Nizip ilçesine 10 kilometre mesafedeki Belkıs Mahallesi yakınlarındaki Fırat Nehri kıyısında, milattan önce 2'nci ve 3'üncü yüzyıllara tarihlenen muhteşem mozaiklerle süslenmiş Roma evlerini bünyesinde barındıran Zeugma Antik Kenti'nden çıkarılan mozaiklerin simgesi haline gelen ''Çingene Kızı''nın bulunma hikayesi de kendisi kadar etkileyici.,

Çingene Kızı definecilerin elinden nasıl kurtulmuştu?
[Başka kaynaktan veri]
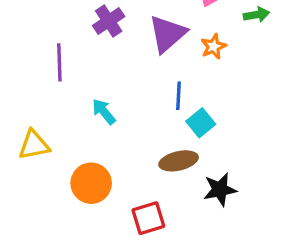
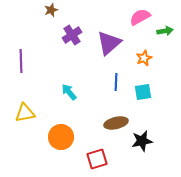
orange star: (213, 46) -> (144, 58), moved
purple line: (59, 62) -> (21, 61), moved
cyan square: (201, 123) -> (143, 92), moved, turned 30

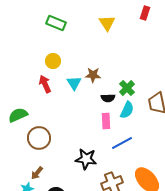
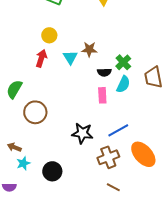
red arrow: (45, 84) -> (41, 58), turned 42
green semicircle: (18, 115) -> (14, 89), turned -36
blue line: (122, 143) -> (118, 130), moved
brown arrow: (37, 173) -> (14, 147), moved, turned 72

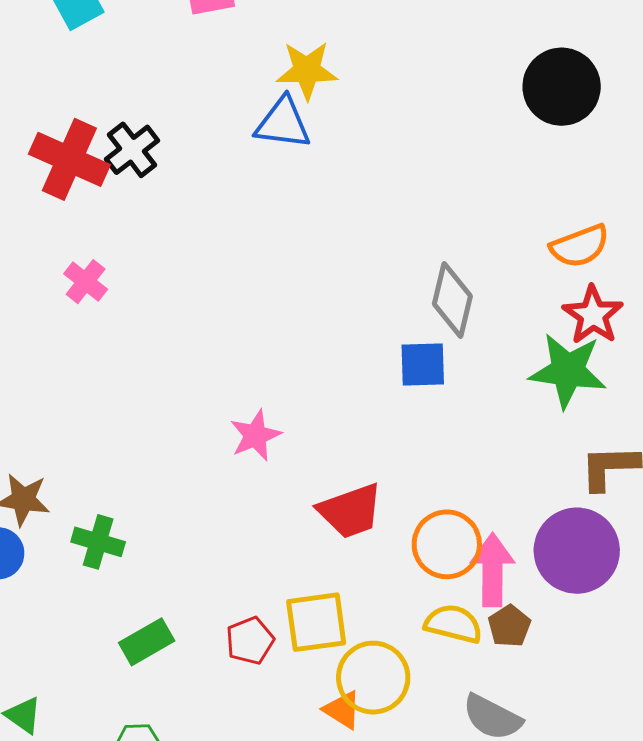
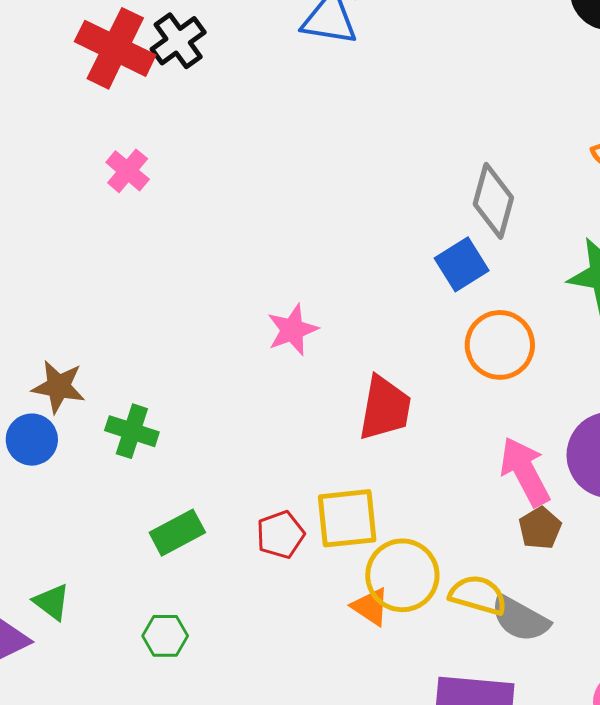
blue square: (423, 365) -> (462, 264), turned -32
red trapezoid: (350, 511) -> (385, 408), turned -62
orange circle: (447, 544) -> (500, 345), moved
pink arrow: (492, 570) -> (525, 472), turned -30
yellow semicircle: (453, 624) -> (478, 595), moved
Çingene Kızı mozaiği, Zeugma Antik Kenti kazılarına o dönem başkanlık eden emekli öğretim üyesi Yrd. Doç. Dr. Rifat Ergeç'in ve ekibi tarafından, 1998 yılındaki kurtarma kazıları sırasında, bir vatandaşın gösterdiği Kelekağzı bölgesinde açılan yaklaşık 15 metrekarelik tahrip edilmiş mozaiğin üzerindeki kırık bir sütunun kaldırılmasıyla tesadüfen bulundu.

Bir villanın yemek odasının zeminindeki birçok bölümü tahrip edilmiş mozaiği, kaçakçıların, üzerindeki sütun nedeniyle fark etmediği anlaşıldı. Muhtelemen kaçakçılar ağır sütunu kaldıramadıkları için sökebildikleri mozak parçalarını alarak kaçmışlardı. Çingene kızı ve bazı parçalar da bu sayede onların elinden kurtulmuştu.
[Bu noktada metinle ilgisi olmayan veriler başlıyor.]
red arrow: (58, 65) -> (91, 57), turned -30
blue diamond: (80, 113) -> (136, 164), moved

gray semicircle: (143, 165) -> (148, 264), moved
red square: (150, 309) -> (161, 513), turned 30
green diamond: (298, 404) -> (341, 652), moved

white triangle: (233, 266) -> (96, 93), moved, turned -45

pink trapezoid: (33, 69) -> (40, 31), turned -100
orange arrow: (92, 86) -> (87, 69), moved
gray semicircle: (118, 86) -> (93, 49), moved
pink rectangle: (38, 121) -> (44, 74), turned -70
Kulağındaki küpeler, iri gözleri ve başındaki bağ nedeniyle "Çingene Kızı" olarak adlandırılan mozaik, bulunduğu günden itibaren Gaziantep'in tanıtımına büyük katkı sağlıyor.

Kayıp Parçalar ABD'de bulundu

1960'lı yıllarda kaçak kazılar sırasında parçalanan ve yasa dışı yollarla yurt dışına kaçırılan Çingene Kızı mozaiğinin 12 kayıp parçasının ise yıllar sonra ABD'nin Bowling Green State Üniversitesinde dekorasyon amaçlı sergilendiği tespit edildi.
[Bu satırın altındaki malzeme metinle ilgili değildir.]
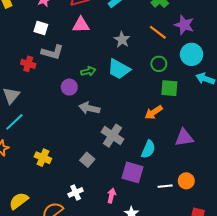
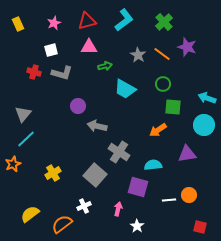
white square: (41, 28) -> (51, 50), turned -32
gray star: (122, 40) -> (138, 55), moved
cyan circle: (192, 54) -> (204, 125), moved
red cross: (28, 64) -> (34, 72), moved
green arrow: (88, 71) -> (105, 66), moved
cyan semicircle: (148, 149) -> (153, 165), turned -120
yellow cross: (43, 158) -> (53, 173), turned 35
gray square: (87, 160) -> (95, 175), size x1.6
2012 yılında iadesi istendi

Dr. Stephanie Hooper tarafından 2012 yılında yapılan araştırmada, Bowling Green State Üniversitesince 35 bin dolar karşılığında satın alınan mozaiklerin, Zeugma Antik Kenti kökenli olduğu belirlendi.

Kültür ve Turizm Bakanlığının bundan haberdar olması üzerine, antik kentin kazı başkanı Prof. Dr. Kutalmış Görkay'dan konuyu incelemesi ve bir rapor hazırlaması istendi.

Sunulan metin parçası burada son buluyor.